=== How to complete this task ===
In this exercise, write out the data word for word and leave every image out.

=== Provided entries ===
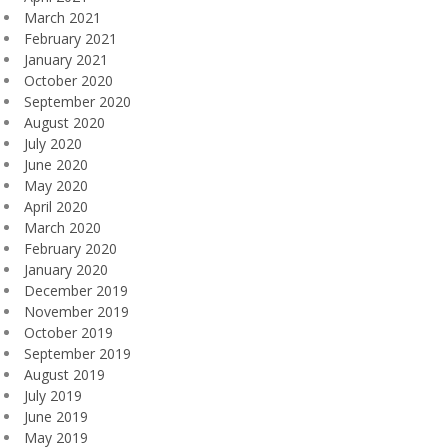
March 2021
February 2021
January 2021
October 2020
September 2020
August 2020
July 2020
June 2020
May 2020
April 2020
March 2020
February 2020
January 2020
December 2019
November 2019
October 2019
September 2019
August 2019
July 2019
June 2019
May 2019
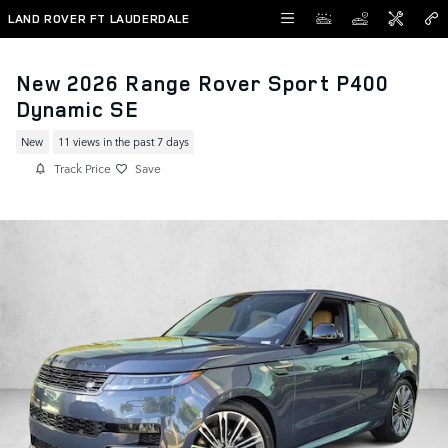
Skip to main content
LAND ROVER FT LAUDERDALE
New 2026 Range Rover Sport P400
Dynamic SE
New
11 views in the past 7 days
Track Price
Save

=== Solution to the problem ===
March 2021
February 2021
January 2021
October 2020
September 2020
August 2020
July 2020
June 2020
May 2020
April 2020
March 2020
February 2020
January 2020
December 2019
November 2019
October 2019
September 2019
August 2019
July 2019
June 2019
May 2019
Skip to main content
LAND ROVER FT LAUDERDALE
New 2026 Range Rover Sport P400
Dynamic SE
New
11 views in the past 7 days
Track Price
Save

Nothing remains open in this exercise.